To compare the transmission success of CWvir compared with CWavir parasites exposed to drug treatment (experiment 4), we undertook several analyses. First, we tested whether the virulence classification of the CW genotype in mixed infections and drug treatment determined the probability of infecting mosquitoes, and whether drug treatment disproportionally affected mosquito infection by either the CWvir or CWavir genotype (genotype–by-dose interaction). Because mosquito infection data are highly overdispersed, we used generalized linear mixed models using Markov Chain Monte Carlo techniques (MCMCglmm ; electronic supplementary material, data S2), which includes an observation-level random effect that deals with any overdispersion in the data. We fitted a binomial error structure and mouse was included as a random effect to adjust for non-independence associated with repeated sampling of each infection. Models included the main effects of virulence classification (genotype CWavir or CWvir), drug dose and their interaction. Because it is expected that the percentage of infected mosquitoes increases with the number of gametocytes present in the bloodmeal , we also fitted 10log transformed total (CW + DK) gametocyte density at the time of mosquito feeds as a covariate. Second, we tested whether the fitness of CW (the proportional representation of CW compared with DK alleles) within infected mosquitoes was influenced by virulence classification, drug treatment and their interaction. Proportions of CW alleles were arcsine square root transformed and used as a response variable in generalized linear mixed models with the same main effects fitted as for the analysis of the proportion of mosquitoes infected and the proportion of CW gametocytes at the time of mosquito feeds was fitted as a covariate. Day nested within mouse was included as a random effect to adjust for non-independence associated with the contribution of several mosquitoes per feed on an individual mouse, and with multiple feeds that were performed on each infection at different days.

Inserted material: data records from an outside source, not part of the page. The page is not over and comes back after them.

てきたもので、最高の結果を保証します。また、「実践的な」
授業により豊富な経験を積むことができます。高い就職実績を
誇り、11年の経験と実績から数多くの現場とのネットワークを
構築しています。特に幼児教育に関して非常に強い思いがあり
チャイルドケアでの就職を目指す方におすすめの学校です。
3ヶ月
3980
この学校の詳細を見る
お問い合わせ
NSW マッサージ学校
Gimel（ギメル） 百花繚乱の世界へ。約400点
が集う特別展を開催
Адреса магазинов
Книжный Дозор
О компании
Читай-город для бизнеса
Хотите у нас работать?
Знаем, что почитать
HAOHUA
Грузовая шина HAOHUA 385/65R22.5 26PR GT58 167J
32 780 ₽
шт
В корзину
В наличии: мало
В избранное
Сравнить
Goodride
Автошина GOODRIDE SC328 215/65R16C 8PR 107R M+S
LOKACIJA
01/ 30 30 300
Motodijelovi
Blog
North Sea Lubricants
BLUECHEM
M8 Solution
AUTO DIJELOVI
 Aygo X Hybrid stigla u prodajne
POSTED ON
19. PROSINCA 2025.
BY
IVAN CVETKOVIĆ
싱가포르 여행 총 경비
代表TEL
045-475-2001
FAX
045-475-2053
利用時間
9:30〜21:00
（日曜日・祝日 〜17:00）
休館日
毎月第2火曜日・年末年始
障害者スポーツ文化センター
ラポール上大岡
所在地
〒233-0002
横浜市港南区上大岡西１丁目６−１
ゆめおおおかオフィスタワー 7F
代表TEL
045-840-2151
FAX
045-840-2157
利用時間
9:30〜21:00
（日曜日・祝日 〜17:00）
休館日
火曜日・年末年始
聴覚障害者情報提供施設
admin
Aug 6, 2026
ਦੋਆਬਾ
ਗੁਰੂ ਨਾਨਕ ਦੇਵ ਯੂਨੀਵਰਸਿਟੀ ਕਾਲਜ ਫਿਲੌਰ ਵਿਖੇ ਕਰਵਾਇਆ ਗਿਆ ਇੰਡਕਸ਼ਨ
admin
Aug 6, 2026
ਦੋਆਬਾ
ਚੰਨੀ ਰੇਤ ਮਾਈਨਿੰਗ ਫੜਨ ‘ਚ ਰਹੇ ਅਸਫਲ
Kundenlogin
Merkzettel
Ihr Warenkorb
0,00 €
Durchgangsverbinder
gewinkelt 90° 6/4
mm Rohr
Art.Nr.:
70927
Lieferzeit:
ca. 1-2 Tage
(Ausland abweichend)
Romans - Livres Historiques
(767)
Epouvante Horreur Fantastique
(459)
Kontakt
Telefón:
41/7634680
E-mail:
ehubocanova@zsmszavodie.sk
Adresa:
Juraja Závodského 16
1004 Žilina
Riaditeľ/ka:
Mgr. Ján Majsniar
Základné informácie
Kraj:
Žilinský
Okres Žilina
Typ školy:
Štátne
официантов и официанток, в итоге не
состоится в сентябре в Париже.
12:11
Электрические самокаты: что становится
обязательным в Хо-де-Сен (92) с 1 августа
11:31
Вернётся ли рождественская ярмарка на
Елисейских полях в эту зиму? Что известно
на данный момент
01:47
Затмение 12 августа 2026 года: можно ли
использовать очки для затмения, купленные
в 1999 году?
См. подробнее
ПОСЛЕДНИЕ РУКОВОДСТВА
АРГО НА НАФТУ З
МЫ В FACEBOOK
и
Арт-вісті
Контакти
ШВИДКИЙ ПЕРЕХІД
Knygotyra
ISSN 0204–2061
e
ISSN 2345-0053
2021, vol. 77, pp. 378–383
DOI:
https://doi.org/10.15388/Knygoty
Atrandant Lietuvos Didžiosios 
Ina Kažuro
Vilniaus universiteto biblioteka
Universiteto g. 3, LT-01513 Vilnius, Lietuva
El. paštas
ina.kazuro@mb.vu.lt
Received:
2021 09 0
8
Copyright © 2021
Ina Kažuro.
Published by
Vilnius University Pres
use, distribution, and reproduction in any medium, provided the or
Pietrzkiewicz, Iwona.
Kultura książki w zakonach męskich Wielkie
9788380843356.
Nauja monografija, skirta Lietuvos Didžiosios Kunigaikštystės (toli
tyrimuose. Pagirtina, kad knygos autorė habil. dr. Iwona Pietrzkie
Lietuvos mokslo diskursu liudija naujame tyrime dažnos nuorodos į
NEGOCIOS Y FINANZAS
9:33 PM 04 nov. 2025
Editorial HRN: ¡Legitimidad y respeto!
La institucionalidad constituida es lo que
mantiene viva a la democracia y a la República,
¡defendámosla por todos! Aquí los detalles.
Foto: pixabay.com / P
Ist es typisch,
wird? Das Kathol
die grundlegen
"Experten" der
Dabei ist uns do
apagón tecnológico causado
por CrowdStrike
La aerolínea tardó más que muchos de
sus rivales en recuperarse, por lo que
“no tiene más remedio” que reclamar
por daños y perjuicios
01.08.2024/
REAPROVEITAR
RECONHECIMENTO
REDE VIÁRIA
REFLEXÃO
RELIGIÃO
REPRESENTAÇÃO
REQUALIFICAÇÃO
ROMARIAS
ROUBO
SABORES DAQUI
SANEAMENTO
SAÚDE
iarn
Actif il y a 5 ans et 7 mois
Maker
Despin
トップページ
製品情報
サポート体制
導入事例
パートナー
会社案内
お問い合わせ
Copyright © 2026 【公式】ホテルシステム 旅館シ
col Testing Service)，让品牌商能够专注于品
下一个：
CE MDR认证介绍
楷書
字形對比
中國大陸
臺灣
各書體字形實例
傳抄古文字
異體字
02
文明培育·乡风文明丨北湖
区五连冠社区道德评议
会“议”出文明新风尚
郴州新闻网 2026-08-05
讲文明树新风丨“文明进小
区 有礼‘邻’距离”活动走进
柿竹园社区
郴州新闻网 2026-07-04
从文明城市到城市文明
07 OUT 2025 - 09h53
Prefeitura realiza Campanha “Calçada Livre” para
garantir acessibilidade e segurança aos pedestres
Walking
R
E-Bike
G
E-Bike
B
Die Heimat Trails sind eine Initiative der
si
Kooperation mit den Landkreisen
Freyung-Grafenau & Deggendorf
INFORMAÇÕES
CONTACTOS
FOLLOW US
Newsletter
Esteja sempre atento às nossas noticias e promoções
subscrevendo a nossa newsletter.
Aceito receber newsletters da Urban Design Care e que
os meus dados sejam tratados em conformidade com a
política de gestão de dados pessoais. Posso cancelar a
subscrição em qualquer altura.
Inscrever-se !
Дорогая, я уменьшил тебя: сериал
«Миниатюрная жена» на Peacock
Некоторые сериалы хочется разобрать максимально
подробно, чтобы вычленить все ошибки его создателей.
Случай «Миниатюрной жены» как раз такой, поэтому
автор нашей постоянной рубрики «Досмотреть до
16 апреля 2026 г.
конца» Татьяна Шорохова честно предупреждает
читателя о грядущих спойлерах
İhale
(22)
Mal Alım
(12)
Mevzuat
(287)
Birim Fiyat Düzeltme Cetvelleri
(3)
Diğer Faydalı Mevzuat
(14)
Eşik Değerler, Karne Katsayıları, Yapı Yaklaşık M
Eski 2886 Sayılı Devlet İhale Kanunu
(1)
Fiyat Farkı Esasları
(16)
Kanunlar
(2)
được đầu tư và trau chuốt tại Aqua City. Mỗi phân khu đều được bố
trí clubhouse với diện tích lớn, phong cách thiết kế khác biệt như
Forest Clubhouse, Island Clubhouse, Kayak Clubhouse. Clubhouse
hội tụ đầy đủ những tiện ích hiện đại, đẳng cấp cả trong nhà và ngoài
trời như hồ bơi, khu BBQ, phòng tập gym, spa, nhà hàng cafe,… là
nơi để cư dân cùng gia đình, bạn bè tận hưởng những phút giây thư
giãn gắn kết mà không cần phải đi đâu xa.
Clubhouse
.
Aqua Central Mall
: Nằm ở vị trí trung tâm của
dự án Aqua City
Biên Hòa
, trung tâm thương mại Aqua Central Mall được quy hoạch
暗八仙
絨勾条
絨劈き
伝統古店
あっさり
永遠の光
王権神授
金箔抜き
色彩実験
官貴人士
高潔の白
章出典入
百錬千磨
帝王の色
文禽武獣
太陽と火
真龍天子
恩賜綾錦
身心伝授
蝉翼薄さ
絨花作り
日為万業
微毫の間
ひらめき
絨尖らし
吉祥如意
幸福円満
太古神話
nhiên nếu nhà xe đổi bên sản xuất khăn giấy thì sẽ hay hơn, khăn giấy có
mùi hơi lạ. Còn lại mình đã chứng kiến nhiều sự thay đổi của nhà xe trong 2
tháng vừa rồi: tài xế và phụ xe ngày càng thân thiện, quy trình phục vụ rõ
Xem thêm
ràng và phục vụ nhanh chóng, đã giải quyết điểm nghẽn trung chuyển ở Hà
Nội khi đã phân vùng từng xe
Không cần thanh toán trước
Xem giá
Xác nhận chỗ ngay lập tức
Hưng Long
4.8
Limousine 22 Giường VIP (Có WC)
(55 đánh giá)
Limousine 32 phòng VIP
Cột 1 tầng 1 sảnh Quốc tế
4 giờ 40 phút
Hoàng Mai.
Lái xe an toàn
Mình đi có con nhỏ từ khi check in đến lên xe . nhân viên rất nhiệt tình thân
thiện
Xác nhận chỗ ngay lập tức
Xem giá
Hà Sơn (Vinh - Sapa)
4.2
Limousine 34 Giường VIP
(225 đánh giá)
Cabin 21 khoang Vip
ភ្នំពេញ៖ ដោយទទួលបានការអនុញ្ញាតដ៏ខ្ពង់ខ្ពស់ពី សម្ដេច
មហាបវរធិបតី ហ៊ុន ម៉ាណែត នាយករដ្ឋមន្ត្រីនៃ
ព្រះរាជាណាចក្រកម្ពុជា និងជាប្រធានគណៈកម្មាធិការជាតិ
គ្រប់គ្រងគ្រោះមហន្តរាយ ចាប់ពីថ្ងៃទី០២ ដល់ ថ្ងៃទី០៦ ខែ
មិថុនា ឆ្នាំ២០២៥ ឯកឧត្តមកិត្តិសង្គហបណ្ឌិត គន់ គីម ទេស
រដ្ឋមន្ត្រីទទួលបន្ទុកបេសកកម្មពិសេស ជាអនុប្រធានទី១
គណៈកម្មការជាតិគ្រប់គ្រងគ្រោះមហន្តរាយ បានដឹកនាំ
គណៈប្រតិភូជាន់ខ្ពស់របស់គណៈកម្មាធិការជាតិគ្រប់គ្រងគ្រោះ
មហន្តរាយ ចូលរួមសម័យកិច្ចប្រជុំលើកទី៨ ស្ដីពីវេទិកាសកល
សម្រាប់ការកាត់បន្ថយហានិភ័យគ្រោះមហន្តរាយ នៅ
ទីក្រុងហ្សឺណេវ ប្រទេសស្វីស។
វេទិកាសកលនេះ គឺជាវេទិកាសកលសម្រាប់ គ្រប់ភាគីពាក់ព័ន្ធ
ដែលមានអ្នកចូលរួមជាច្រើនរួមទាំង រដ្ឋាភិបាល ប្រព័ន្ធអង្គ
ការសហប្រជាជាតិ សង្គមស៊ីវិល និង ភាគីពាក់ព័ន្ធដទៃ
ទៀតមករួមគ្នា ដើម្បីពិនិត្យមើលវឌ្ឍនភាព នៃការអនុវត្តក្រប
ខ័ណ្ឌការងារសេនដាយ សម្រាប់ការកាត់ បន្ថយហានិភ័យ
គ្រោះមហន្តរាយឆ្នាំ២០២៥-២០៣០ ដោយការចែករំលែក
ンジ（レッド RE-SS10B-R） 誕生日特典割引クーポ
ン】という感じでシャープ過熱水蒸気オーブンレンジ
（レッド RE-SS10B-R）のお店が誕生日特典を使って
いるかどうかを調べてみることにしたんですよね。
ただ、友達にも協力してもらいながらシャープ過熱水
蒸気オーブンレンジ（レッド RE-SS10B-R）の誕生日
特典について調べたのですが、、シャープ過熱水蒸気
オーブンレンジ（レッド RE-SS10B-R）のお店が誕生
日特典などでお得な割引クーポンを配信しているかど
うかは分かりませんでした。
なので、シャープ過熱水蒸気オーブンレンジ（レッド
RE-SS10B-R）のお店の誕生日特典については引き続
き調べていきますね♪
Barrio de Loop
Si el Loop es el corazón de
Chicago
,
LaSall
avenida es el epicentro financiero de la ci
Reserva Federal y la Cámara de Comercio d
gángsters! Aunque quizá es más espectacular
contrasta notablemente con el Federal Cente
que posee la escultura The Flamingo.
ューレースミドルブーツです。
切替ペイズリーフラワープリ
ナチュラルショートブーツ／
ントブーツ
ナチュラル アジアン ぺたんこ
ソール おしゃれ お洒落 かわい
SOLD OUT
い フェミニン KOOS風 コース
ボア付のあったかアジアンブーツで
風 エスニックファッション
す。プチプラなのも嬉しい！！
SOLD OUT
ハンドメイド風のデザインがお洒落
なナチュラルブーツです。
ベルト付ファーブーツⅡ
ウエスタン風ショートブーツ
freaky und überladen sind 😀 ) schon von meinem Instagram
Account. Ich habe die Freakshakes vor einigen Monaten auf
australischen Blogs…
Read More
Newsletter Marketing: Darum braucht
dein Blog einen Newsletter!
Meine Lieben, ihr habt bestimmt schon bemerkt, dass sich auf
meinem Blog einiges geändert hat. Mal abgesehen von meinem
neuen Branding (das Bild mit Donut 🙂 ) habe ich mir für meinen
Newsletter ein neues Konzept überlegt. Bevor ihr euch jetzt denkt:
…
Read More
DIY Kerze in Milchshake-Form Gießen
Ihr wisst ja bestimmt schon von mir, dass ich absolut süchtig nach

We carried out four experiments to compare the effects of drug treatment on the survival and transmission of two P. chabaudi genotypes (from the same genetic background and not been previously exposed to drugs) that differ in virulence. Untreated infections with the virulent genotype (CWvir) resulted in significantly greater weight loss and anaemia compared with infections with the avirulent genotype (CWavir; electronic supplementary material, data S3). Drug treatments in all experiments were given from day 5 after infection, when symptoms (RBC loss and weight loss) were first observed, and consisted of either artemisinin (experiments 1–4) or pyrimethamine (experiment 4). Both drugs kill asexually replicating parasites but artemisinin also kills transmission stages (gametocytes) . All treatment regimens alleviated symptoms (anaemia and weight loss) of mice infected with CWvir to levels observed in untreated CWavir infections (see the electronic supplementary materials, data S4). The drugs, doses and numbers of independent infections for each treatment group, in each experiment, are given in table 1.
(a) In-host replication
In our first 3 experiments, we tested whether virulence provides an in-host survival advantage (density of asexually replicating stages) to parasites exposed to various doses and durations of artemisinin treatment, in single (experiments 1 and 2) and in the more ecologically realistic scenario of genetically diverse infections (experiment 3; table 1).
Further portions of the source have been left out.